TAIZÉ

Hermano Alois

2018 Una alegría que nunca se acaba

 

Una joven muy enferma me dijo el verano pasado «Amo la vida.» Me conmovió profundamente la alegría interior que la llenaba, a pesar de los estrechos límites que le imponía su enfermedad. Me emocionaron no solo sus palabras, sino también la bella expresión de su rostro.

¿Y qué decir de la alegría de los niños? Hace poco vi algunos niños en África. Incluso en los campos de refugiados en los que se concentran tantas historias dramáticas, su presencia hace que estalle la vida. Su energía transforma una un cúmulo de existencias rotas en un semillero de promesas. ¡Si supieran cuánto nos ayudan a permanecer en la esperanza! Su felicidad por existir es un rayo de luz.

Quisiéramos dejarnos iluminar por tales testimonios al abordar, a lo largo del año 2018, una reflexión sobre la alegría, una de las tres realidades –junto con la sencillez y la misericordia– que el hermano Roger puso en el corazón de la vida de nuestra comunidad de Taizé.


Con uno de mis hermanos, fuimos a Juba y a Rumbek, en SUDÁN DEL SUR, luego a Jartum, la capital de SUDÁN, para tratar de comprender mejor la situación de estos dos países y orar junto a aquellos que se encuentran entre los que más sufren de nuestro tiempo.

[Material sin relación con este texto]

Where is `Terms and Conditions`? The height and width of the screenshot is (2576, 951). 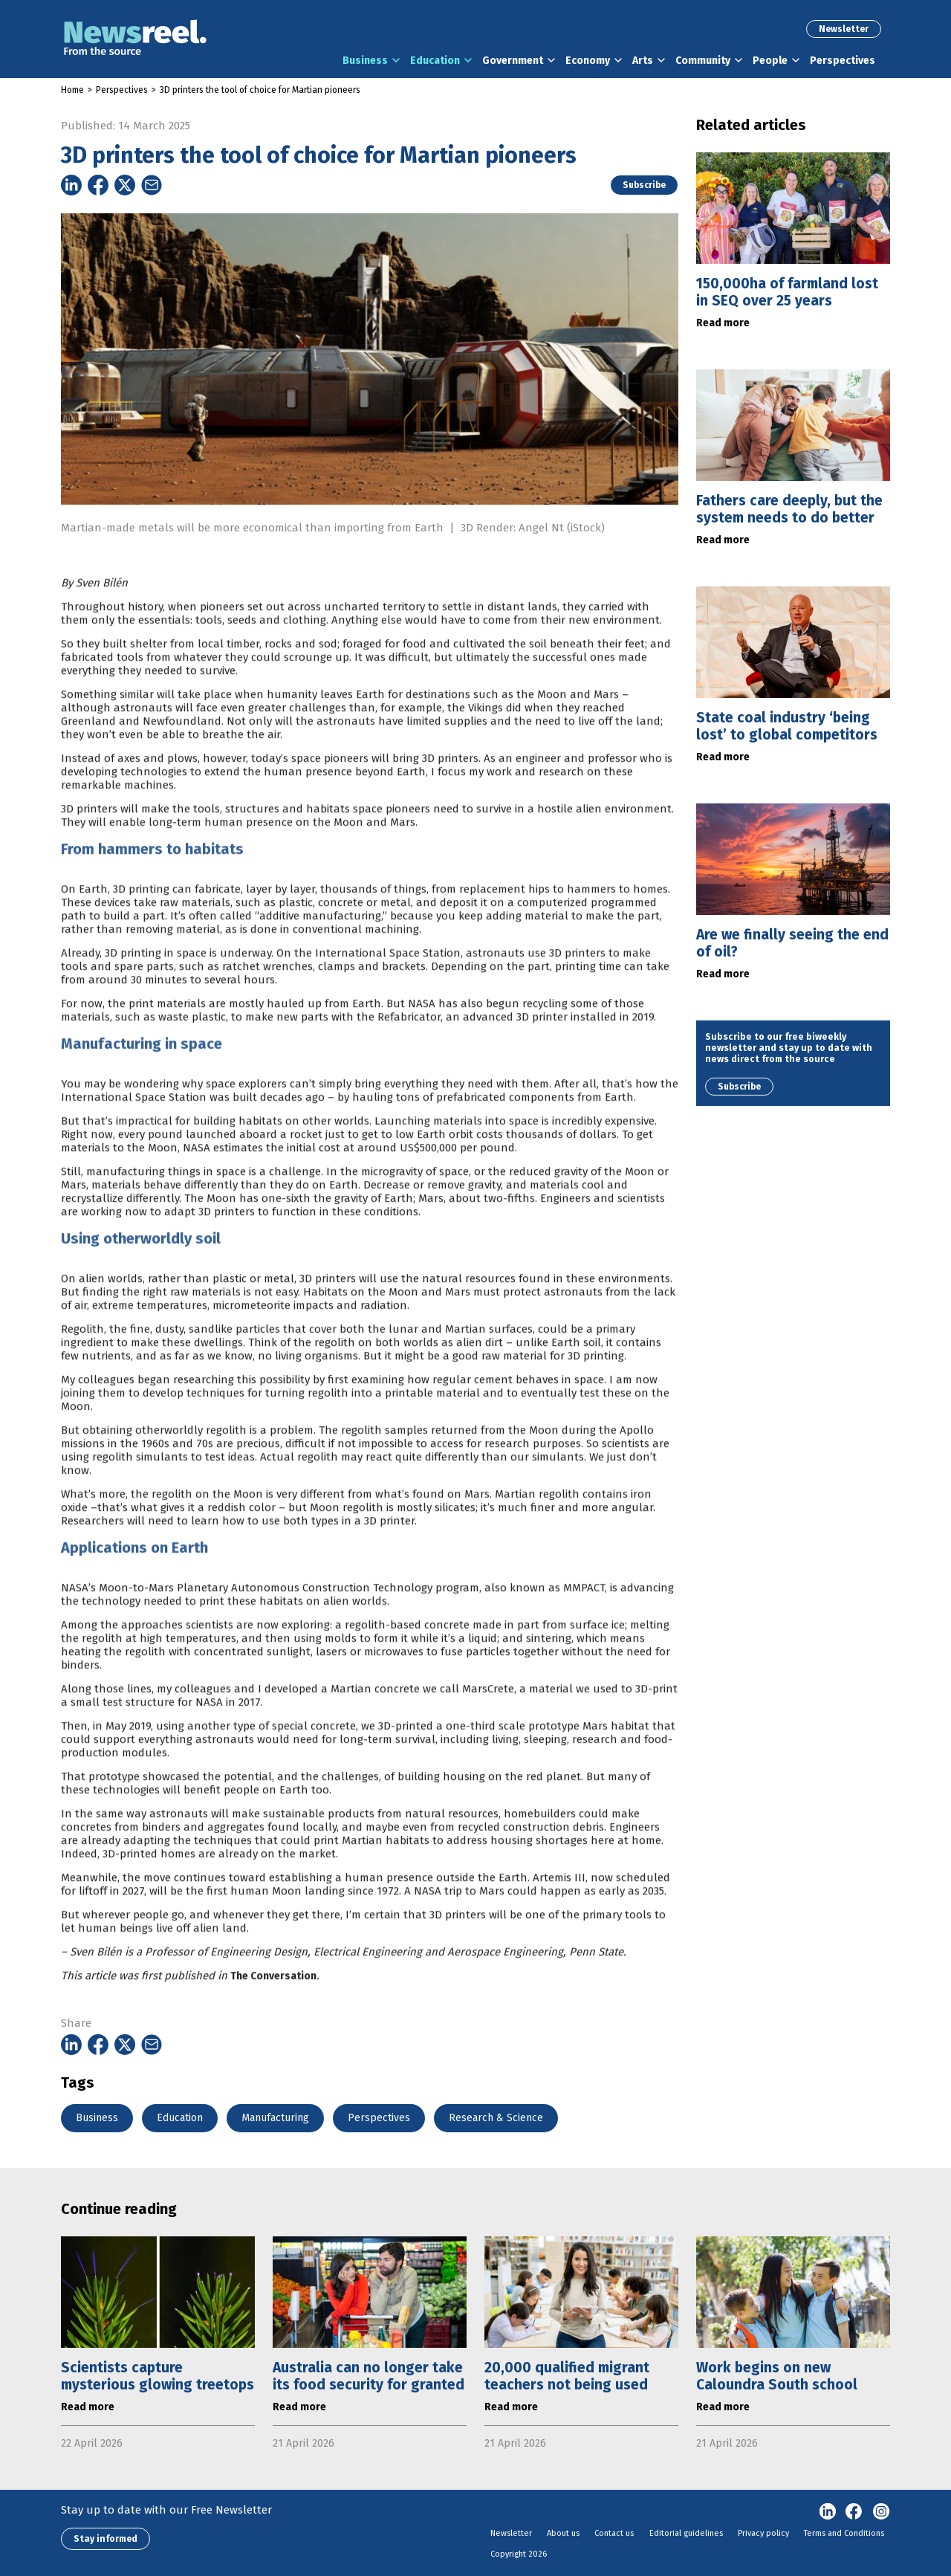 Terms and Conditions is located at coordinates (844, 2533).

Visitamos varias Iglesias y vimos la labor que realizan, de educación, de solidaridad, de cuidado de los enfermos y excluidos. Fuimos acogidos en un campo de personas desplazadas en el que se encuentran principalmente niños que fueron separados de sus padres en el curso de acontecimientos trágicos.

Me impresionaron especialmente las mujeres. Las madres, a menudo muy jóvenes, soportan una gran parte del sufrimiento causado por la violencia. Muchas han tenido que huir de sus hogares precipitadamente. Pero a pesar de todo, permanecen al servicio de la vida. Su valor y su esperanza son excepcionales.

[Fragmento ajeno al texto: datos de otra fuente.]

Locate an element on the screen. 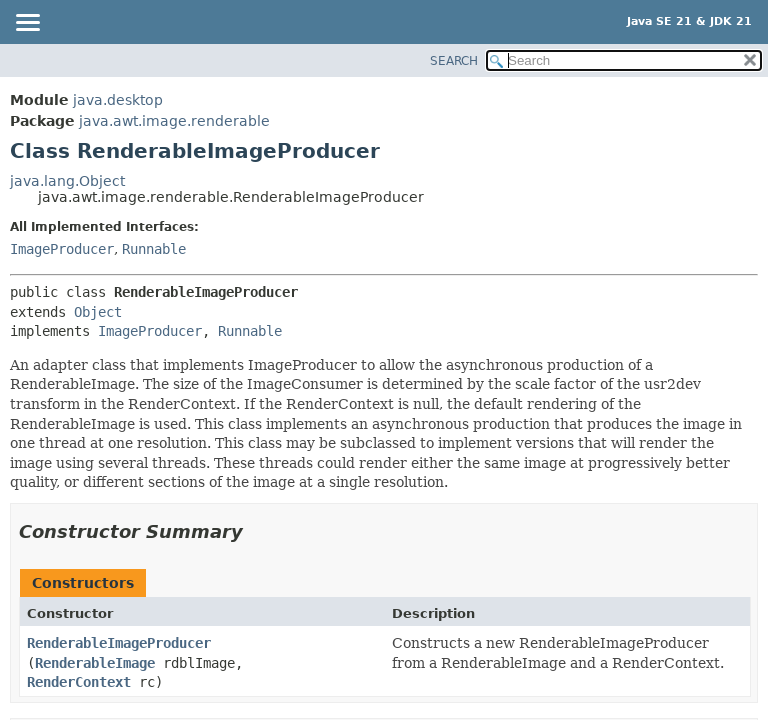  [Toggle navigation links] is located at coordinates (27, 24).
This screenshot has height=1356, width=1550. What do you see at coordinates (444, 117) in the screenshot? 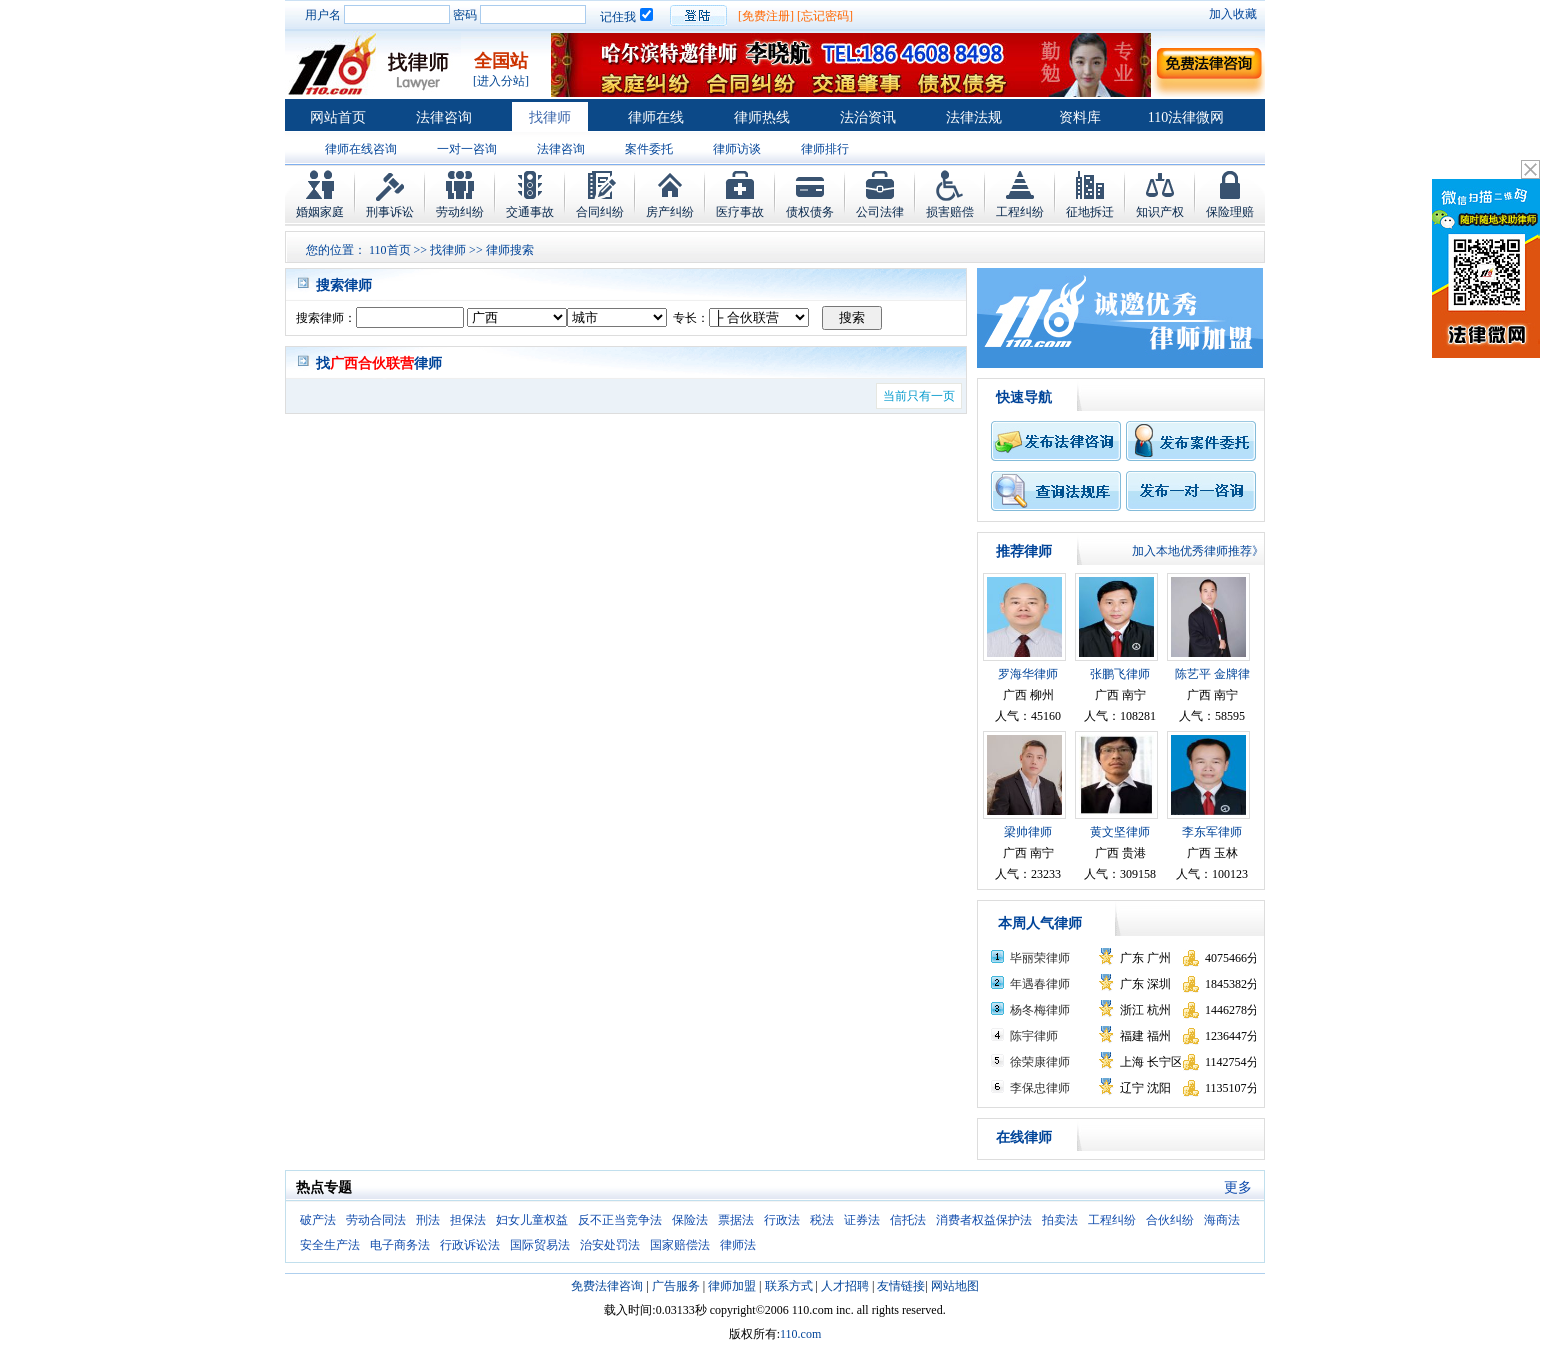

Esta visita nos ha acercado aún más a los jóvenes refugiados de Sudán que acogemos en Taizé desde hace dos años.

Antes de esto, otros dos hermanos y yo estuvimos en EGIPTO para un encuentro de jóvenes de cinco días en la comunidad Anáfora, fundada en 1999 por un obispo ortodoxo copto. Tuvimos un tiempo de oración, de conocimiento mutuo y de descubrimiento de la larga y rica tradición de la Iglesia de Egipto. Vinieron cien jóvenes de Europa, América del Norte, Etiopía, Líbano, Argelia e Irak; fueron acogidos por cien jóvenes coptos de El Cairo, Alejandría y Alto Egipto.

Nos llamó particularmente la atención la herencia de los mártires de la Iglesia copta, así como sus raíces monásticas, que son una constante llamada a una sencillez de vida. Mis hermanos y yo fuimos calurosamente acogidos por el Papa Tawadros II, cabeza de la Iglesia ortodoxa copta.


De regreso de África, nos dijimos: la voz de los que conocen duras pruebas –muy lejos de nosotros o muy cerca– se escucha tan poco. Es como si su grito se perdiese en el vacío. Escucharlo en los medios de comunicación no es suficiente. ¿Cómo responder con nuestras vidas?

Las siguientes propuestas, para el año 2018, están en parte inspiradas por esta pregunta.

Hermano Alois


Cuatro propuestas para el año 2018

Primera propuesta: Ahondar en las fuentes de la alegría


Así dice el Señor: “Con amor eterno te amo, por eso te mantengo mi favor”. (Jeremías 31,3)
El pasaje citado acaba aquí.